Halaman

Sunday, February 26, 2012

Kebenaran Sejarah

Oleh Cecep Lukmanul Hakim

Apakah ada kebenaran dalam sejarah ? apakah yang diuraikan dalam buku ini adalah benar-benar peristiwa yang terjadi ?, pertanyaan mendasar seperti ini seringkali timbul ketika kita membaca sebuah uraian sejarah tentang sebuah peristiwa. Namun kita seringkali mengabaikan arti dari ‘kebenaran’ dalam sebuah sejarah atau cenderung menganggap ‘kebenaran sejarah’ itu adalah apa yang diuraikan dalam uraian sejarah yang kita baca. Ketika anggapan kita sebagai pembaca seperti itu, maka keadaan tersebut akan menimbulkan suatu pandangan subjektif terhadap suatu peristiwa dan lebih parah lagi akan menimbulkan fanatisme terhadap suatu ‘kebenaran’ dari satu atau sekelompok sejarawan. Hal seperti ini menyebabkan pandangan keliru khalayak terhadap peristiwa tanpa melihat sudut pandang lain sebagai pembanding. Selain itu, paradigma seperti ini memberikan ruang untuk ‘memalsukan’ sejarah dengan mempergunakan sejarah sebagai alat propaganda dalam peneybaran ideologi maupun dalam usaha menjatuhkan lawan politik.
Kekhawatiran itu wajar, karena itu adalah kenyataan dan sudah terbukti dalam historiografi (penulisan sejarah) Indonesia. Jika pembaca lebih teliti dan lebih faham dalam membaca sebuah tulisan sejarah maka akan terlihat jalur kemana kita sebagai pembaca akan dibawa oleh penulis. Jika kita terbang ke masa orde lama, ketika character and national building sedang di gembor-gemborkan oleh Soekarno dengan massif, kita bisa melihat karakteristik dalam historiografi Indonesia pada waktu itu yang menekankan nasionalisme. Mulai dari Boedi Oetomo yang dijadikan tonggak lahirnya kebangkitan nasional yang masih dipertanyakan, sampai pada penganugrahan ‘gelar’ pemberontak terhadap Aru Palaka karena telah melawan dari raja Hasanudin dari kerajaan Gowa Tallo yang padahal dianggap sebagai pahlawan oleh masyarakat Bugis.

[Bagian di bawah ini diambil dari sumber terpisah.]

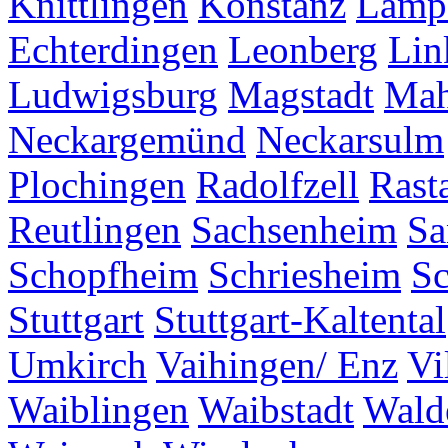
Knittlingen
Konstanz
Lamp
Echterdingen
Leonberg
Lin
Ludwigsburg
Magstadt
Mah
Neckargemünd
Neckarsulm
Plochingen
Radolfzell
Rasta
Reutlingen
Sachsenheim
Sa
Schopfheim
Schriesheim
S
Stuttgart
Stuttgart-Kaltental
Umkirch
Vaihingen/ Enz
Vi
Waiblingen
Waibstadt
Wald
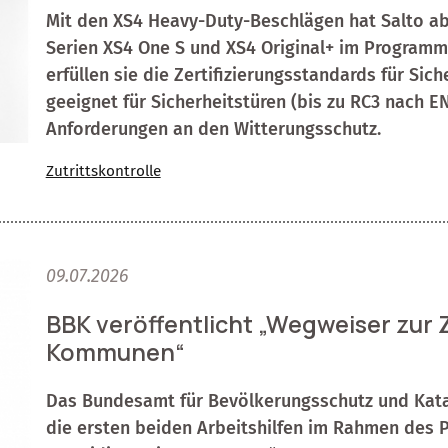
Mit den XS4 Heavy-Duty-Beschlägen hat Salto ab
Serien XS4 One S und XS4 Original+ im Programm
erfüllen sie die Zertifizierungsstandards für Si
geeignet für Sicherheitstüren (bis zu RC3 nach 
Anforderungen an den Witterungsschutz.
Zutrittskontrolle
09.07.2026
BBK veröffentlicht „Wegweiser zur Z
Kommunen“
Das Bundesamt für Bevölkerungsschutz und Katas
die ersten beiden Arbeitshilfen im Rahmen des P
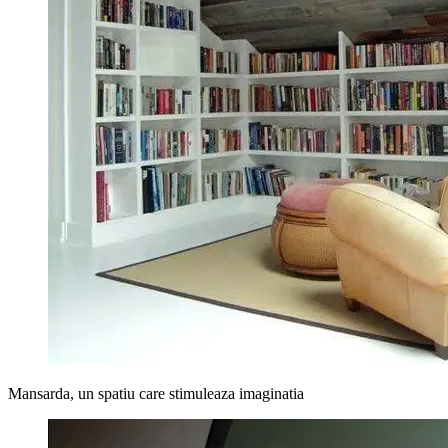
Mansarda, un spatiu care stimuleaza imaginatia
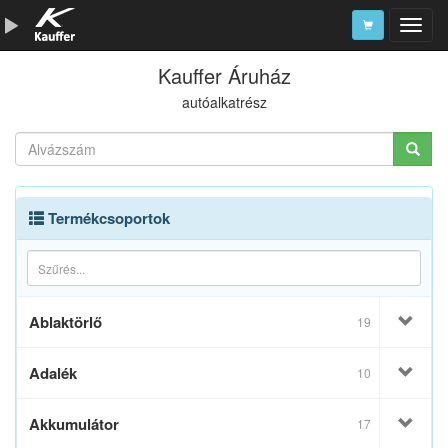
Kauffer Áruház
Szerszámkatalógus
autóalkatrész
Kosár
Alkatrészek
Termékcsoportok
Ablaktörlő
19
Adalék
10
Akkumulátor
17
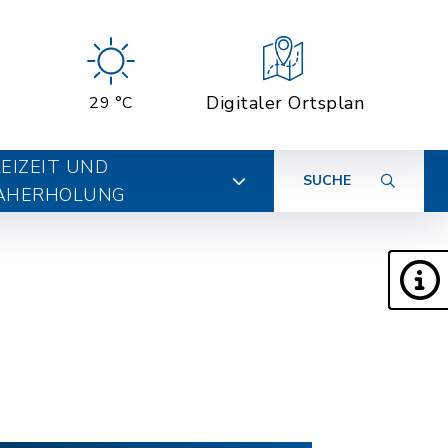
Digitaler Ortsplan
29 °C
EIZEIT UND
SUCHE
AHERHOLUNG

Melompat pada masa rezim Soeharto, ketika sejarah diseragamkan. Pada masa Orde Baru penulisan sejarah harus mendapatkan ‘restu’ dari Soeharto supaya tidak menimbulkan instabilitas politik dan ekonomi. Para sejarawan yang memiliki pandangan yang berbeda ‘diamankan’ dan hasil dari karyanya ‘dirapikan’. Selain itu tekanan-tekanan terus diberikan terhadap lawan politiknya melalui penulisan sejarah yang ‘menyimpang’. Contoh yang lumrah adalah politik Orde Baru yang mendeskriditkan eks anggota PKI, bukan hanya eks anggota PKI namun sampai keturunannya diberi label ‘anak komunis’ sehingga seolah-olah menjadi dosa turunan.
Tetapi keadaan sekarang cenderung berbeda dengan masa lalu, kita setelah reformasi dibebaskan dalam berkarya dan mengeluarkan pendapat. Kita mengharapkan tuah reformasi untuk medapatkan sejarah yang kritis, yang objektif tanpa ada sebuah fakta yang ditutup-tutupi atau bahkan dihilangkan. Sekarang sudah terbukti, para sejarawan yang dahulu bungkam atau dipaksa bungkam berlomba-lomba menyajikan suatu kebenaran tentang masa lalu, seperti jamur yang tumbuh di musim hujan. Terlepas dari keragaman sejarah tersebut, semuanya adalah khazanah yang pantas untuk dibaca dalam berusaha menemukan kembali kebenaran sebuah peristiwa.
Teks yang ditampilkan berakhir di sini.